Solve the discrete problem for the parameter values mu.

This method returns a VectorArray with a internal state representation of the model’s solution for given parameter values. It is a convenience wrapper around compute.

The result may be cached in case caching has been activated for the given model.

Parameters

mu

Parameter values for which to solve.

input

The model input. Either a NumPy array of shape (self.dim_input,), a Function with dim_domain == 1 and shape_range == (self.dim_input,) mapping time to input, or a str expression whith t as variable that can be used to instatiate an ExpressionFunction of this type. Can be None if self.dim_input == 0.

return_error_estimate

If True, also return an error estimate for the computed solution.

kwargs

Additional keyword arguments passed to compute that might affect how the solution is computed.

Returns

The solution VectorArray. When return_error_estimate is True, the estimate is returned as second value.

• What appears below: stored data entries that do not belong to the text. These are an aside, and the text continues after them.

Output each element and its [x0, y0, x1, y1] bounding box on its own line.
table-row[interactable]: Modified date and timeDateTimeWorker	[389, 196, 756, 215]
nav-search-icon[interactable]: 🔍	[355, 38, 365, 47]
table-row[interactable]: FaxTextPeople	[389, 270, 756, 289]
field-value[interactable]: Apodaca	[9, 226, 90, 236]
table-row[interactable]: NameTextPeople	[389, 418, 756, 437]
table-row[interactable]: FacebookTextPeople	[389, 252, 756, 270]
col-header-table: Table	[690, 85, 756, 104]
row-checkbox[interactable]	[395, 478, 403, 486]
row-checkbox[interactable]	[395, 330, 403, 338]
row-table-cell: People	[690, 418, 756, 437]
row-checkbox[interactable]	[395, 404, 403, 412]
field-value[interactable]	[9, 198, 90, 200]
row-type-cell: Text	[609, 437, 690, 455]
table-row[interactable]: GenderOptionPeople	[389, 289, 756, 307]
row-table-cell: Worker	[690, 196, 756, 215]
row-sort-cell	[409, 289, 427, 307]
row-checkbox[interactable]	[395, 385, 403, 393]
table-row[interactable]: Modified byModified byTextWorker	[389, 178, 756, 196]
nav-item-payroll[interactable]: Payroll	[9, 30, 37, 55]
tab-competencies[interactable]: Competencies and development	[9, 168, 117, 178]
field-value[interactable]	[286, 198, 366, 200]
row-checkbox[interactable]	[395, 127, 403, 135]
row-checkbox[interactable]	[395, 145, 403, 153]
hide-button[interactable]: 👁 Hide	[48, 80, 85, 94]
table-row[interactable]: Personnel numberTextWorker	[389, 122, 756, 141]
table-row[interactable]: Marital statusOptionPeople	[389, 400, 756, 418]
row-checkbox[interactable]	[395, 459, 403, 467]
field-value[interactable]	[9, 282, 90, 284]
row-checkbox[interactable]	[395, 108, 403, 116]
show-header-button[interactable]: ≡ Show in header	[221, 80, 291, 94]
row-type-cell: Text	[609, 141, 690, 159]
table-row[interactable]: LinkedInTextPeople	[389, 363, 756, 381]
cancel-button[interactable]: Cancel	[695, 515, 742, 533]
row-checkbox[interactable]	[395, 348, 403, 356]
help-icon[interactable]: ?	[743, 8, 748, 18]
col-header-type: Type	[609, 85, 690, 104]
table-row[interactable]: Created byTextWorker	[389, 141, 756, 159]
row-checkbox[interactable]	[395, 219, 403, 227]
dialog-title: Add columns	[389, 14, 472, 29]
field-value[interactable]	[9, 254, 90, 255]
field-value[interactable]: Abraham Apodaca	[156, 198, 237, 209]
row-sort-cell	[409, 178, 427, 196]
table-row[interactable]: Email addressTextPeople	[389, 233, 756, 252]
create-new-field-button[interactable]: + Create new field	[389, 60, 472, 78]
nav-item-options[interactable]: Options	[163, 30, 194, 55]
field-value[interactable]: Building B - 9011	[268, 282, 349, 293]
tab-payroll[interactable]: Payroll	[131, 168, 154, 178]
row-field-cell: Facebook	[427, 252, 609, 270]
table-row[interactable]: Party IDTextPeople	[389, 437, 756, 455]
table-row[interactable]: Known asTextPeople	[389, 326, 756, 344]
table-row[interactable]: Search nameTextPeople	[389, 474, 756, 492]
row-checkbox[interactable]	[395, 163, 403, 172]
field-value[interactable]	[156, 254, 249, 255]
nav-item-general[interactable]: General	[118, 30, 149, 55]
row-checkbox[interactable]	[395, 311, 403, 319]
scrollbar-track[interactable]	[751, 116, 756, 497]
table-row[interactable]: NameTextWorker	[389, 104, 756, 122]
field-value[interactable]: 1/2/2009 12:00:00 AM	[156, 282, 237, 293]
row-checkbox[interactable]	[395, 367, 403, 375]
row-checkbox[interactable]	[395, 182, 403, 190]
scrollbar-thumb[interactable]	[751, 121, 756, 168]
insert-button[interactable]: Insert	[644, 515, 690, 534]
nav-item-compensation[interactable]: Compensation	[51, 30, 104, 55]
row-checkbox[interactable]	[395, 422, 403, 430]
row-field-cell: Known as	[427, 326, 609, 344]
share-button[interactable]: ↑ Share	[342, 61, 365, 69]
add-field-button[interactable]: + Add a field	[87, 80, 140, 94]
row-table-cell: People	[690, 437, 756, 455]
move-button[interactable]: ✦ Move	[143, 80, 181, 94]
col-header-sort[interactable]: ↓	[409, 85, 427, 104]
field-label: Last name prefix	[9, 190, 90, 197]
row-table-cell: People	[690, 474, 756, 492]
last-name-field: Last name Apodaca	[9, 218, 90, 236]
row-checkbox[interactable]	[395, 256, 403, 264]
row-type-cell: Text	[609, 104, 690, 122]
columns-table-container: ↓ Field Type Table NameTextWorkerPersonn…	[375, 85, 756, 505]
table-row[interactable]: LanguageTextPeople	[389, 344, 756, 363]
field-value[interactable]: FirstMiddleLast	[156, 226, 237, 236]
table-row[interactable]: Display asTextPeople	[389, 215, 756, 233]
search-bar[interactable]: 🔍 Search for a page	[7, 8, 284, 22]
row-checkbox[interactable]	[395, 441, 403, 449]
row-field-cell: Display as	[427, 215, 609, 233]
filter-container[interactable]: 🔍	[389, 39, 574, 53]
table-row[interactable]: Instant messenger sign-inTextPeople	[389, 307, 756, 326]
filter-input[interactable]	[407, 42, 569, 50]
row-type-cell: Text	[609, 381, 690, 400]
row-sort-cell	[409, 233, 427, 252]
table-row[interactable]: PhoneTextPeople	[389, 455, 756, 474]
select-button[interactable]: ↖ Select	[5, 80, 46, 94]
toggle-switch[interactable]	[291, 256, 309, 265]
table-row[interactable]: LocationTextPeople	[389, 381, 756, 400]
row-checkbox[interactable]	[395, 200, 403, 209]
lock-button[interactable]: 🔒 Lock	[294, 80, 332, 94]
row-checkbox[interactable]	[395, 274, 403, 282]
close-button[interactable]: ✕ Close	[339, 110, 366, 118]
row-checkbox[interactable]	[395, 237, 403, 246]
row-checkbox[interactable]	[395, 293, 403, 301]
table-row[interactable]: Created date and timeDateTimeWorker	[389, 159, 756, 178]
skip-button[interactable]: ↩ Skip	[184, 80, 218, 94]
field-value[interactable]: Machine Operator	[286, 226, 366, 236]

solve_d_mu(parameter, index, mu=None, input=None, **kwargs)

Solve for the partial derivative of the solution w.r.t. a parameter index

Parameters

parameter

parameter for which to compute the sensitivity

index

parameter index for which to compute the sensitivity

mu

Parameter value for which to solve

input

The model input. Either a NumPy array of shape (self.dim_input,), a Function with dim_domain == 1 and shape_range == (self.dim_input,) mapping time to input, or a str expression whith t as variable that can be used to instatiate an ExpressionFunction of this type. Can be None if self.dim_input == 0.

Returns

The sensitivity of the solution as a VectorArray.

visualize(U, **kwargs)

Visualize a VectorArray U of the model’s solution_space.

Parameters

U

The VectorArray from solution_space that shall be visualized.

kwargs

Additional keyword arguments to customize the visualization. See the docstring of self.visualizer.visualize.